Obrigatoriedade da emissão do documento pelos contribuintes ocorrerá, gradativamente, a partir de março próximo

Secretaria de Estado de Fazenda (SEF) estabeleceu um cronograma para que os contribuintes do segmento varejista comecem a emitir a Nota Fiscal de Consumidor Eletrônica (NFC-e), em substituição à Nota Fiscal de Venda a Consumidor – modelo 2 – e ao Cupom Fiscal. O novo documento já começou a ser adotado e, até fevereiro do ano que vem, todos do setor estarão emitindo a NFC-e. Para estabelecer os prazos para adequação, foram observados critérios como tipo de atividade econômica e/ou receita bruta dos contribuintes.

A obrigatoriedade não se aplica ao segmento de comércio eletrônico (e-commerce) nas operações de venda pela internet e ao microempreendedor individual (MEI).

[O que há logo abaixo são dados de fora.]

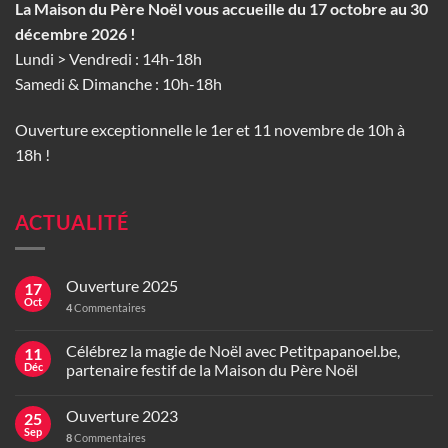
La Maison du Père Noël vous accueille du 17 octobre au 30
décembre 2026 !
Lundi > Vendredi : 14h-18h
Samedi & Dimanche : 10h-18h
Ouverture exceptionnelle le 1er et 11 novembre de 10h à
18h !
ACTUALITÉ
Ouverture 2025
17
Oct
4
Commentaires
Célébrez la magie de Noël avec Petitpapanoel.be,
11
Déc
partenaire festif de la Maison du Père Noël
Ouverture 2023
25
Sep
8
Commentaires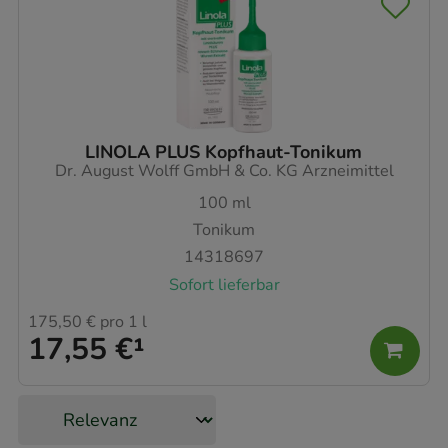
LINOLA PLUS Kopfhaut-Tonikum
Dr. August Wolff GmbH & Co. KG Arzneimittel
100
ml
Tonikum
14318697
Sofort lieferbar
175,50 €
pro 1 l
17,55 €
¹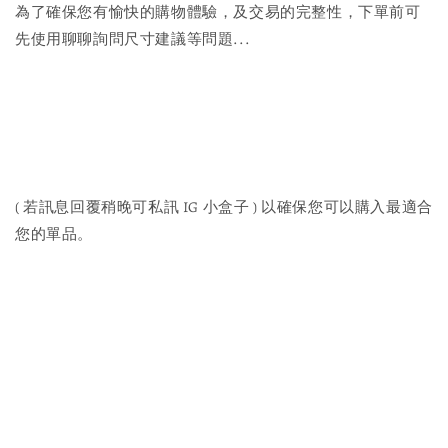
為了確保您有愉快的購物體驗，及交易的完整性，下單前可
先使用聊聊詢問尺寸建議等問題...
( 若訊息回覆稍晚可私訊 IG 小盒子 ) 以確保您可以購入最適合
您的單品。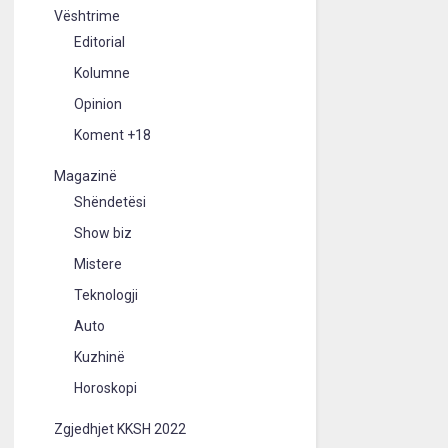
Vështrime
Editorial
Kolumne
Opinion
Koment +18
Magazinë
Shëndetësi
Show biz
Mistere
Teknologji
Auto
Kuzhinë
Horoskopi
Zgjedhjet KKSH 2022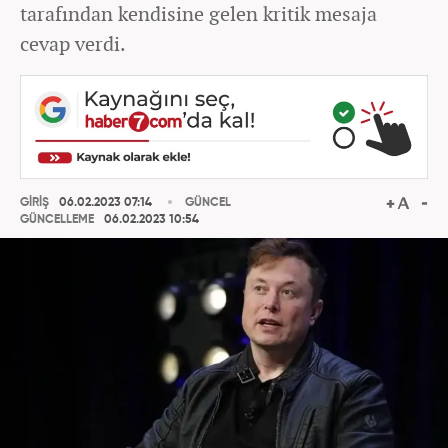
tarafından kendisine gelen kritik mesaja
cevap verdi.
GİRİŞ
06.02.2023 07:14
GÜNCEL
GÜNCELLEME
06.02.2023 10:54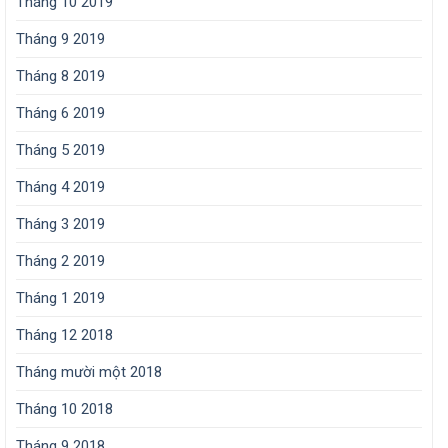
Tháng 10 2019
Tháng 9 2019
Tháng 8 2019
Tháng 6 2019
Tháng 5 2019
Tháng 4 2019
Tháng 3 2019
Tháng 2 2019
Tháng 1 2019
Tháng 12 2018
Tháng mười một 2018
Tháng 10 2018
Tháng 9 2018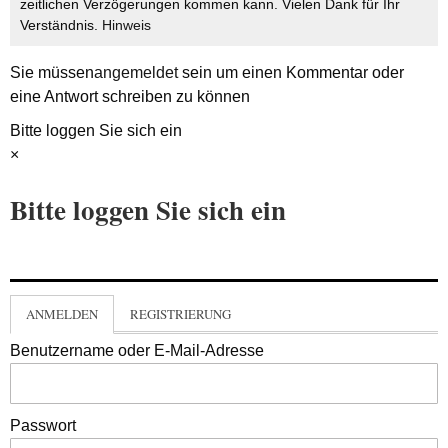
zeitlichen Verzögerungen kommen kann. Vielen Dank für Ihr
Verständnis.
Hinweis
Sie müssen
angemeldet
sein um einen Kommentar oder
eine Antwort schreiben zu können
Bitte loggen Sie sich ein
×
Bitte loggen Sie sich ein
ANMELDEN
REGISTRIERUNG
Benutzername oder E-Mail-Adresse
Passwort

Com a implementação do novo sistema, as informações passam a ser transmitidas online, ou seja, os dados das operações de compra/venda efetuadas são lançados em tempo real no banco de dados da Secretaria de Fazenda. Com isso, a expectativa é que o número de documentos emitidos eletronicamente no Estado por mês aumente de 20 milhões para 300 milhões. Essa ampliação na base de dados já é considerada um grande ganho para o Fisco e também para os contribuintes, uma vez que, por meio do cruzamento das informações, será possível reduzir a concorrência desleal e predatória.

Procedimento

Para a emissão de NFC-e, o contribuinte deverá se credenciar junto à SEF, conforme orientações disponíveis no Portal SPED MG. Os estabelecimentos podem se antecipar ao prazo da obrigatoriedade e se habilitar voluntariamente à emissão da NFC-e, mediante o credenciamento.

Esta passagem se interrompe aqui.